The Passage of Time

Aileen After Christmas Ireland experienced what is known popularly as “The Big Freeze”. Unused to temperatures dropping below zero for extended periods, the countries transport system ground to a halt. We didn’t have enough snow ploughs or grit. My flatmates and I were supposed to flying to the sunny Canary Islands, off the coast of Africa. Taxi’s had stopped running, so we got up at 3 am, and slowly drove to the airport, hoping it would be open once we arrived. The city streets were empty. We reached the motorway, which seemed to be clear of ice and picked up speed. Big mistake. In an instant, the car began to skid. The driver tried to keep it moving forward. It skidded far to the left, to the right, before turning fully around, leaving us facing in the opposite direction, moving backwards at speed along the road. Months later, the event is still crystal clear in my mind. I remember thinking ‘there is nothing I can do’, ‘we are going to crash’, ‘This is just like that article in the New York Times, about how brain’s processing ability speeds up in times of crisis, giving the impression of time slowing down. Isn’t it strange, how long this seems to be taking’.

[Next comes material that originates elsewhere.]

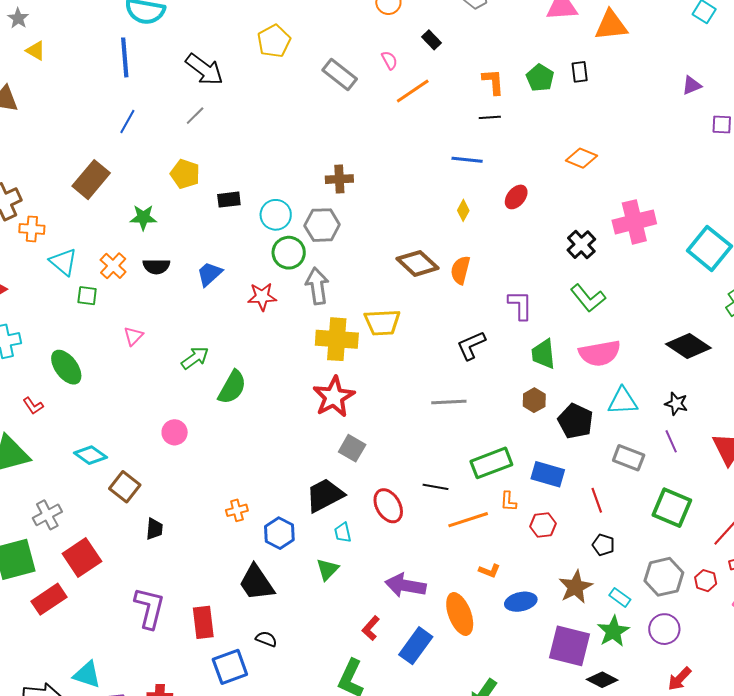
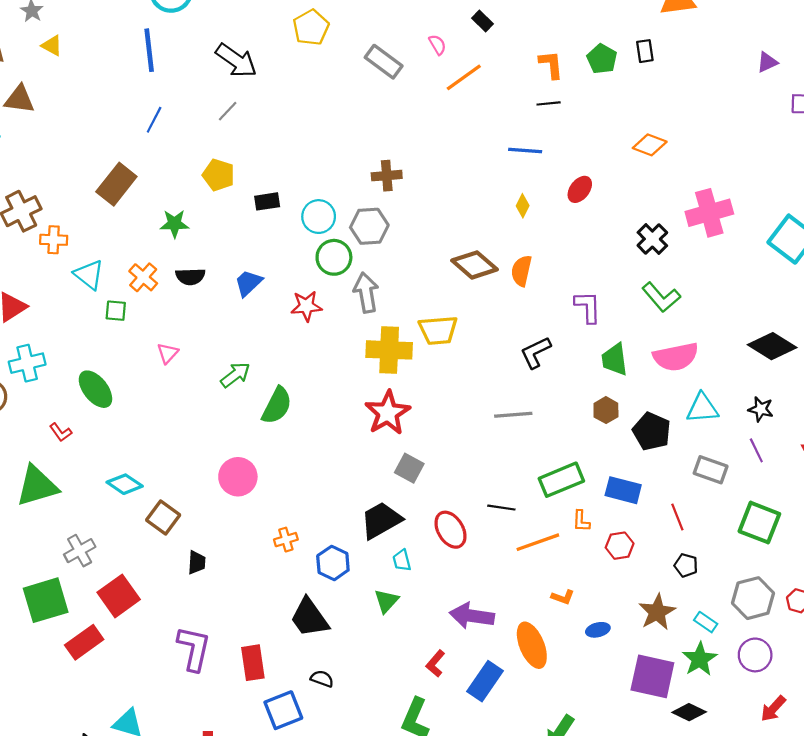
pink circle: (175, 432) -> (238, 477), moved, size x1.4
blue ellipse: (521, 602) -> (598, 630), size x0.7

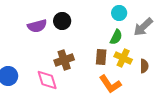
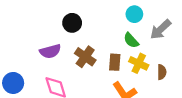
purple semicircle: (37, 26) -> (50, 51), moved
green semicircle: (116, 37) -> (131, 40), turned 112
brown cross: (64, 60) -> (85, 57), moved, turned -36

After what seemed to be an age, but was probably no more than minutes, we did crash. Luckily we hit a number of traffic cones that slowed our progress as we drove over them, finally coming to a stop just before the concrete side of the road. I hold traffic cones in the highest respect now (hours later we were sitting by a pool in Lanzarote, thinking, this is heaven, did we die?).

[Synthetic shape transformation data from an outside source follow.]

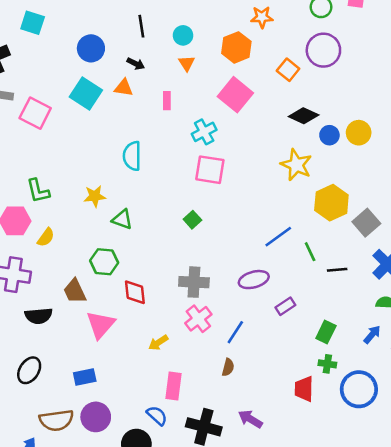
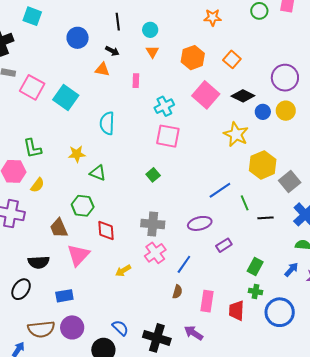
orange hexagon: (236, 47) -> (193, 58), moved
purple circle: (323, 50) -> (285, 78), moved
cyan square: (86, 93) -> (66, 97), moved
pink square: (235, 95) -> (206, 95), moved
black semicircle: (39, 316) -> (39, 262), moved
pink rectangle: (174, 386) -> (207, 301), moved

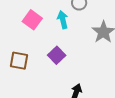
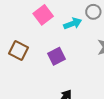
cyan arrow: (63, 20) -> (73, 24), turned 66

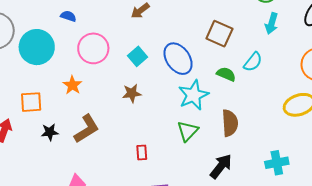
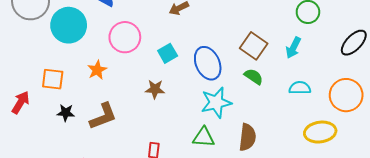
cyan arrow: (272, 23) -> (293, 48), moved
cyan semicircle: (253, 62) -> (300, 88), moved, turned -140
green semicircle: (226, 74) -> (254, 77), moved
green triangle: (188, 131) -> (204, 137), turned 40

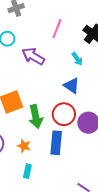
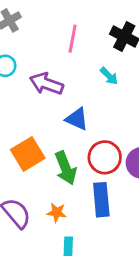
blue triangle: (72, 86) -> (77, 119), moved

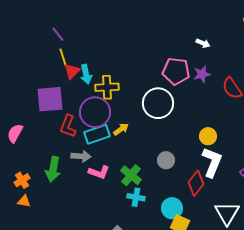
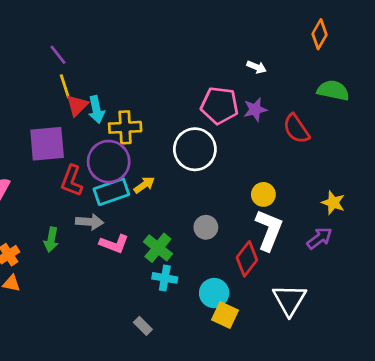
green arrow: (53, 169) -> (51, 240), size x0.7

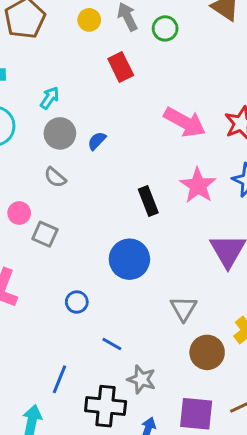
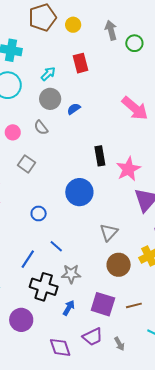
yellow circle: (89, 20) -> (73, 25), moved
red rectangle: (121, 67) -> (81, 63), moved
pink star: (198, 186) -> (128, 169), moved
pink circle: (19, 213) -> (13, 132), moved
blue line: (60, 379) -> (28, 259), moved
gray star: (141, 379) -> (71, 274), turned -30

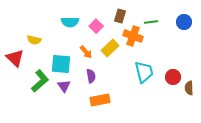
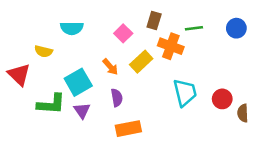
cyan semicircle: (70, 22) -> (72, 28), moved
cyan square: (61, 64) -> (78, 82), turned -35
green L-shape: (40, 81) -> (51, 104), turned 45

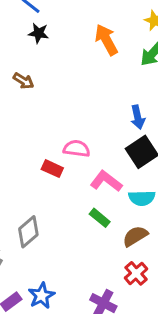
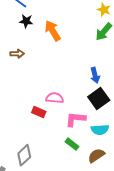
orange arrow: (106, 40) -> (53, 31), moved
brown arrow: (23, 81) -> (17, 54), turned -32
pink L-shape: (106, 181) -> (75, 119), turned -30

Here’s the article. It’s a fascinating read about how our sense of time passing is influenced by the events in our lives. When I interviewed people for the Life History and Social Change project, I noticed that many gave a very vivid detailed description of their wedding day, but their entire middle age would be mentioned in an instant. My experience in the car showed that when intense events occur perceptions of time slow down such that each moment is richly remembered. The researchers looked at the other side of the coin, how in the absence of events, our sense of time passing stops, hence it feels like only yesterday that I lost my learner driving license (in fact, I just discovered it expired in 2008 - but that dear reader is another story).